» What the exercise asks: Write every record below out exactly; no images.

» Material for this task:
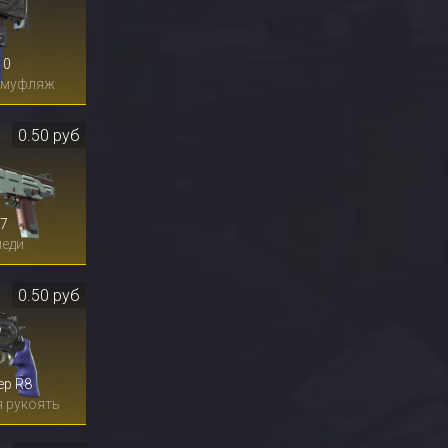
10
амуфляж
0.50 руб
7
меди
0.50 руб
ер R8
 рукоять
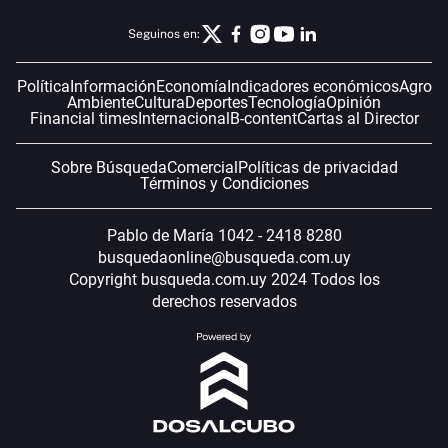
Seguinos en:
Política
Información
Economía
Indicadores económicos
Agro
Ambiente
Cultura
Deportes
Tecnología
Opinión
Financial times
Internacional
B-content
Cartas al Director
Sobre Búsqueda
Comercial
Políticas de privacidad
Términos y Condiciones
Pablo de María 1042 - 2418 8280
busquedaonline@busqueda.com.uy
Copyright busqueda.com.uy 2024 Todos los
derechos reservados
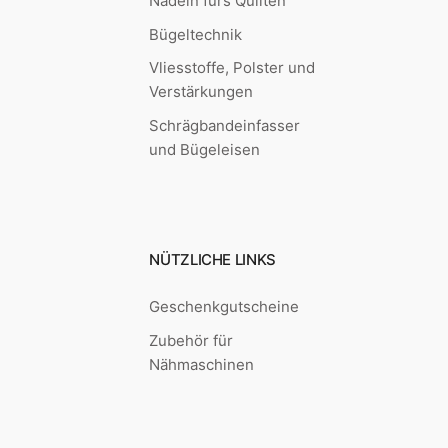
Nadeln fürs Quilten
Bügeltechnik
Vliesstoffe, Polster und
Verstärkungen
Schrägbandeinfasser
und Bügeleisen
NÜTZLICHE LINKS
Geschenkgutscheine
Zubehör für
Nähmaschinen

» Completed exercise:
10
амуфляж
0.50 руб
7
меди
0.50 руб
ер R8
 рукоять
Seguinos en:
Política
Información
Economía
Indicadores económicos
Agro
Ambiente
Cultura
Deportes
Tecnología
Opinión
Financial times
Internacional
B-content
Cartas al Director
Sobre Búsqueda
Comercial
Políticas de privacidad
Términos y Condiciones
Pablo de María 1042 - 2418 8280
busquedaonline@busqueda.com.uy
Copyright busqueda.com.uy 2024 Todos los
derechos reservados
Nadeln fürs Quilten
Bügeltechnik
Vliesstoffe, Polster und
Verstärkungen
Schrägbandeinfasser
und Bügeleisen
NÜTZLICHE LINKS
Geschenkgutscheine
Zubehör für
Nähmaschinen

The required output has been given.